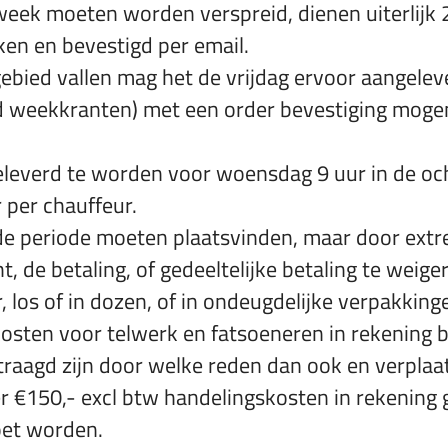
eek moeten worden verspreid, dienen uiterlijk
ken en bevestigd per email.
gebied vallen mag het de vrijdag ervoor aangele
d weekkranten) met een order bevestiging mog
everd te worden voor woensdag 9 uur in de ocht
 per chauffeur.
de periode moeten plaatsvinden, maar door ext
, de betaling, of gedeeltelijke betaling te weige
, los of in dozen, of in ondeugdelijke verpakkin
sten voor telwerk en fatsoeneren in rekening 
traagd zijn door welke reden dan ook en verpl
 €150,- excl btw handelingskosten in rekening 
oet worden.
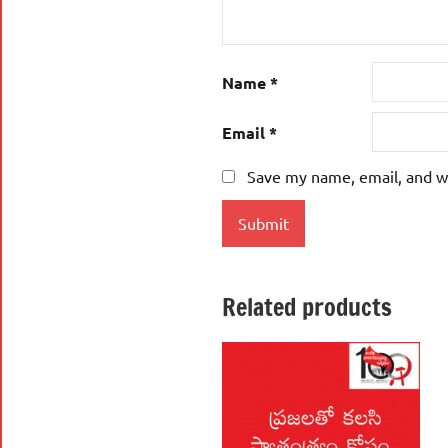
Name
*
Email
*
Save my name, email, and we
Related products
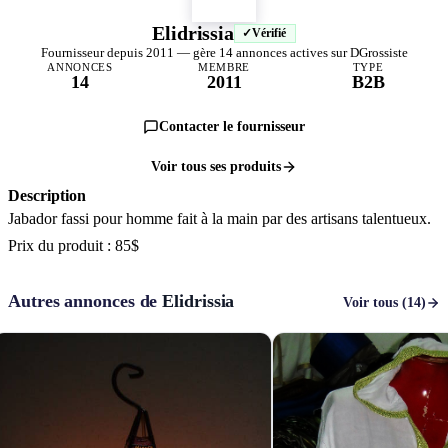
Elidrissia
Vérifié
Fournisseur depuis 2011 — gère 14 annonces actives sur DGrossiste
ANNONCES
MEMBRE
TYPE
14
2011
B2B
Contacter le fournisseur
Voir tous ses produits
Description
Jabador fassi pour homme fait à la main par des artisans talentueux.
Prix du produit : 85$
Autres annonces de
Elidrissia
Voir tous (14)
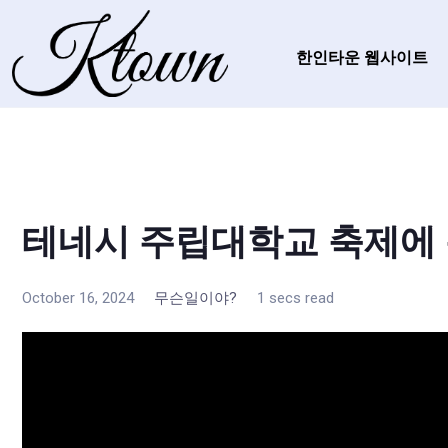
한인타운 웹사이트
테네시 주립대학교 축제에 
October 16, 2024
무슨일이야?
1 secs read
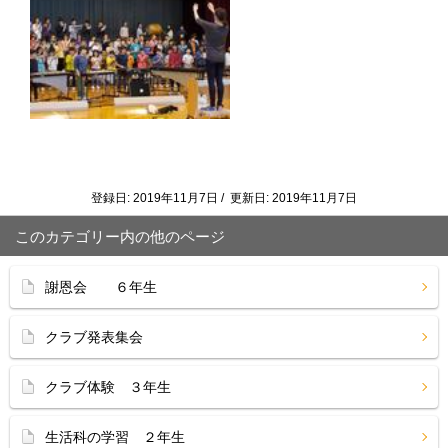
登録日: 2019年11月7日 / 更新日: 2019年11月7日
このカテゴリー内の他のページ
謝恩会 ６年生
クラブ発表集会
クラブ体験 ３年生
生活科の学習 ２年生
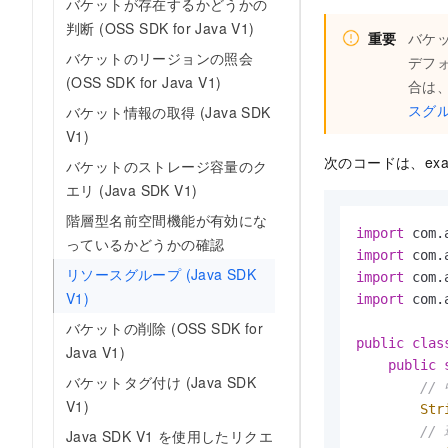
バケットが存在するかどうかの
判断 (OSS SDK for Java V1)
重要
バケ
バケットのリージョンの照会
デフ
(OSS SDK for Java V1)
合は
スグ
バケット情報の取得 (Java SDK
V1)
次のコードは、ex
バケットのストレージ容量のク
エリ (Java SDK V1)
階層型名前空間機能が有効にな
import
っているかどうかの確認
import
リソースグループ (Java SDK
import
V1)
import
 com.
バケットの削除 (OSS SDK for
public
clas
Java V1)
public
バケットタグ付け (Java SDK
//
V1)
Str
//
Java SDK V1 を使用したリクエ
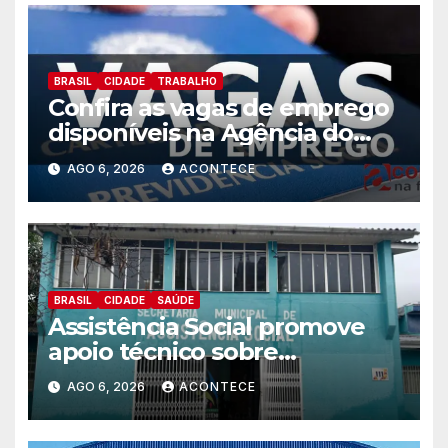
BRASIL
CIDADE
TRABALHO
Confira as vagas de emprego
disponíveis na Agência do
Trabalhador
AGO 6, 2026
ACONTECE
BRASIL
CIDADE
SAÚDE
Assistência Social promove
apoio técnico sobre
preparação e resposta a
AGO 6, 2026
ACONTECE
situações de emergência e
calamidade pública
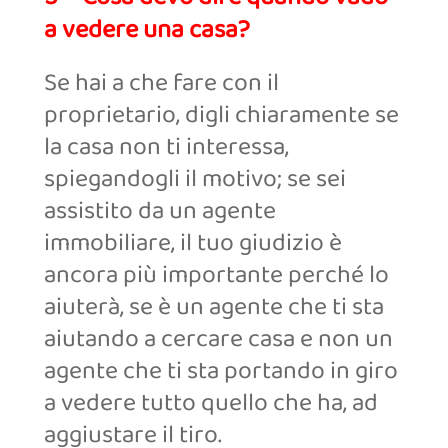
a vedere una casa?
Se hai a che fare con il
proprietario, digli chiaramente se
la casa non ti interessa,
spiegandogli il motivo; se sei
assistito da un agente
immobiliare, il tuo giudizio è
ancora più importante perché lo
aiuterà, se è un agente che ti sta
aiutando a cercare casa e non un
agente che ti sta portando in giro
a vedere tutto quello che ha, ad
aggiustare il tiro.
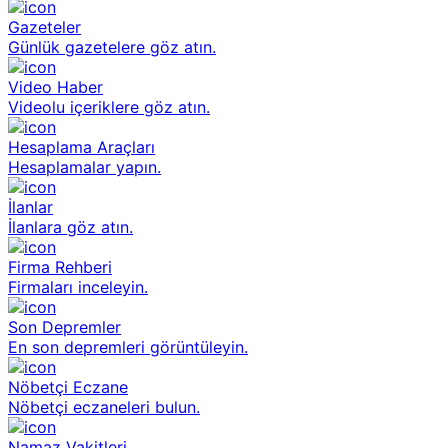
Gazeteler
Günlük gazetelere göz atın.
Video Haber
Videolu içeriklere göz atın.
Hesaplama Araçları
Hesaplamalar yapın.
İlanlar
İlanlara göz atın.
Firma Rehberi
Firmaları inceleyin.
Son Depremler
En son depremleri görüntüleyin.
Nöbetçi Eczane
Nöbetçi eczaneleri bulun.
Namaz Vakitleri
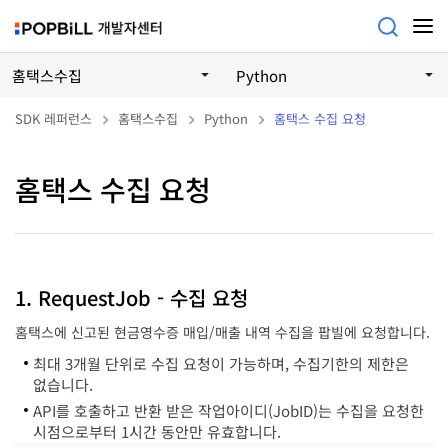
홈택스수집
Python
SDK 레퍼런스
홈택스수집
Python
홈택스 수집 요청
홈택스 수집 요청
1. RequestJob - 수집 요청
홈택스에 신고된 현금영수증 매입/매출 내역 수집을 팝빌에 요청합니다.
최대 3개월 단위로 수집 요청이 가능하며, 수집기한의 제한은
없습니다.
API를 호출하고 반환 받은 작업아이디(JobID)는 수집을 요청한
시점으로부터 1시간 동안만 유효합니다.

- - -

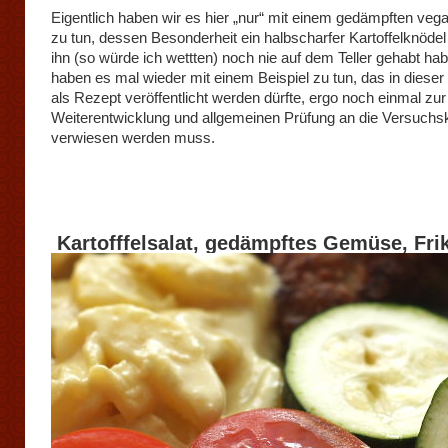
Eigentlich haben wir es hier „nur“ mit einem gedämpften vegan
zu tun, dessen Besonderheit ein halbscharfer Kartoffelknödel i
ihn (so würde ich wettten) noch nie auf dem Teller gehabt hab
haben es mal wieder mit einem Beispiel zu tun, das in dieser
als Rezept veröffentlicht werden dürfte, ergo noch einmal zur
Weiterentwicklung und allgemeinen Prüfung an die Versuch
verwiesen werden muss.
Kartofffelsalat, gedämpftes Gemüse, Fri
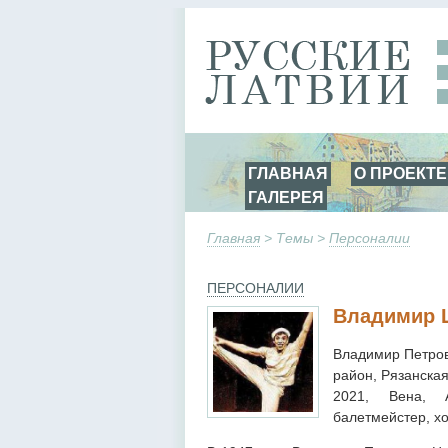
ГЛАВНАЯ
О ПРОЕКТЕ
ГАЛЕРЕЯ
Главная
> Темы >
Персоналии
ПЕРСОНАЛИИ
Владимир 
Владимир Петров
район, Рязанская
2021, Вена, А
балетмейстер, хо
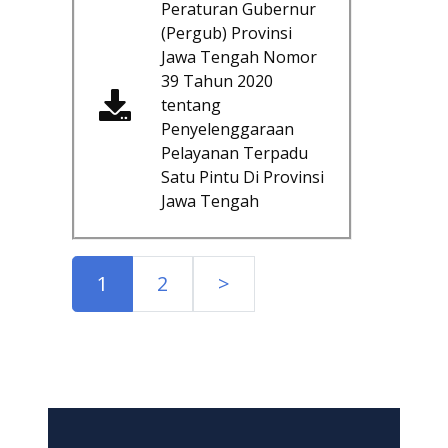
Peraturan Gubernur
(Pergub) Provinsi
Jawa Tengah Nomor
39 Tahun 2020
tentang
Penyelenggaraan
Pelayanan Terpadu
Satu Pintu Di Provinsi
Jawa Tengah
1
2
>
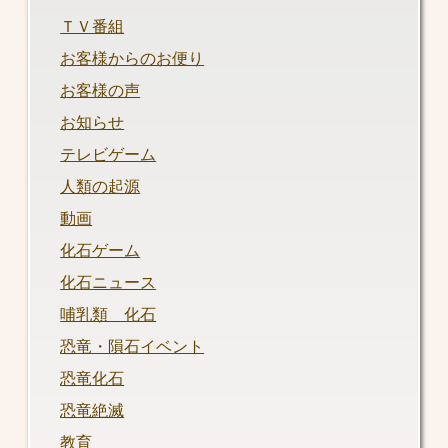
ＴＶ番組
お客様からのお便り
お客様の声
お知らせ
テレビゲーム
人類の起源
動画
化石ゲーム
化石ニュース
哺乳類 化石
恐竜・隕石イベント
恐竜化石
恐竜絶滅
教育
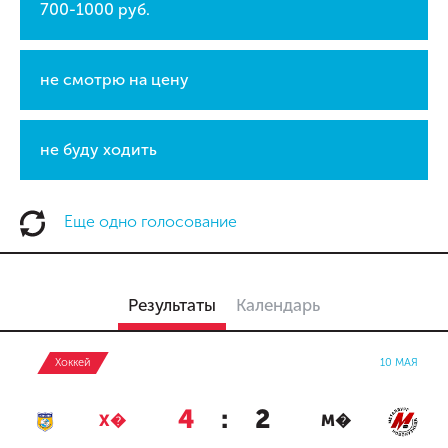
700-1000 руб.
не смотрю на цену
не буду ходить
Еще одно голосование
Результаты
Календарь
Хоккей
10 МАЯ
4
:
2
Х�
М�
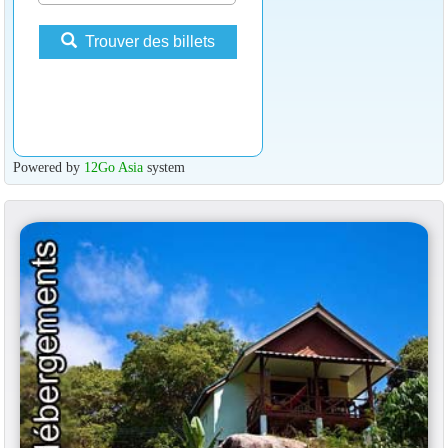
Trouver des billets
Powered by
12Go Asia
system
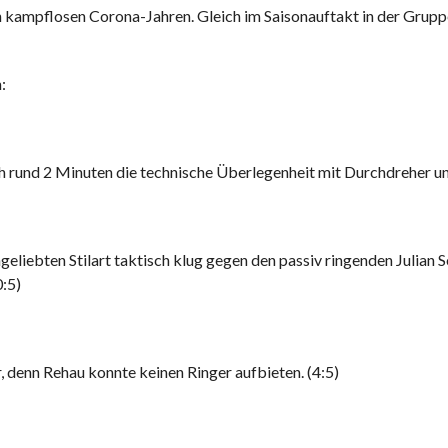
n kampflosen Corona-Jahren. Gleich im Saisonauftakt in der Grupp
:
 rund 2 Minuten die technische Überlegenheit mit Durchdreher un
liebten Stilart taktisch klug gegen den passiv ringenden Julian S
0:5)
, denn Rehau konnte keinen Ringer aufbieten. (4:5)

- - -

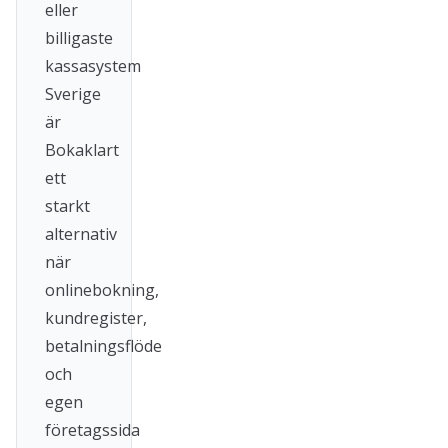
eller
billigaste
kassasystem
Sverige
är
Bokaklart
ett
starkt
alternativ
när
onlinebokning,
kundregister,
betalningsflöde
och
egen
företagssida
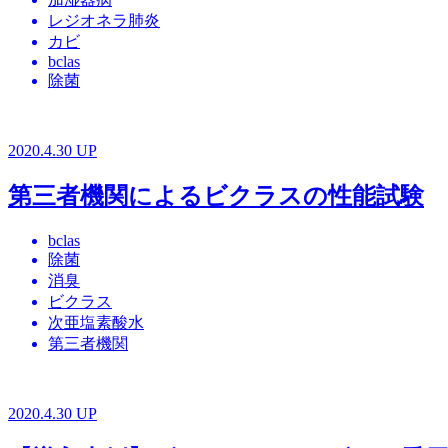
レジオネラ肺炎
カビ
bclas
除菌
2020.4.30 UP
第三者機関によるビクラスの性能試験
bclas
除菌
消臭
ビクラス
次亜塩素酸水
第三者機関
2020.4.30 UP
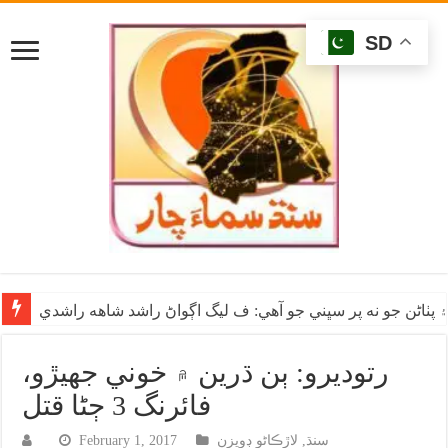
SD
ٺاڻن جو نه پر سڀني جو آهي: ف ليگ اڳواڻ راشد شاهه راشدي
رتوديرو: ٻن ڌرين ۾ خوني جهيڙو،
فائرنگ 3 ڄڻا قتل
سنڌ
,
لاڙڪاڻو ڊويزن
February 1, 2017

- - -

* WORK REQUIRED: Print an exact copy of the lines above, from the one containing "eek moeten worden verspreid, dienen uiterlijk" through the one containing "Jabador fassi pour", and leave out the pictures.

* YOUR SOLUTION:
eek moeten worden verspreid, dienen uiterlijk
ken en bevestigd per email.
gebied vallen mag het de vrijdag ervoor aangele
d weekkranten) met een order bevestiging mog
everd te worden voor woensdag 9 uur in de ocht
 per chauffeur.
de periode moeten plaatsvinden, maar door ext
, de betaling, of gedeeltelijke betaling te weige
, los of in dozen, of in ondeugdelijke verpakkin
sten voor telwerk en fatsoeneren in rekening 
traagd zijn door welke reden dan ook en verpl
 €150,- excl btw handelingskosten in rekening 
oet worden.
Name
*
Email
*
Save my name, email, and we
Related products
Elidrissia
Vérifié
Fournisseur depuis 2011 — gère 14 annonces actives sur DGrossiste
ANNONCES
MEMBRE
TYPE
14
2011
B2B
Contacter le fournisseur
Voir tous ses produits
Description
Jabador fassi pour homme fait à la main par des artisans talentueux.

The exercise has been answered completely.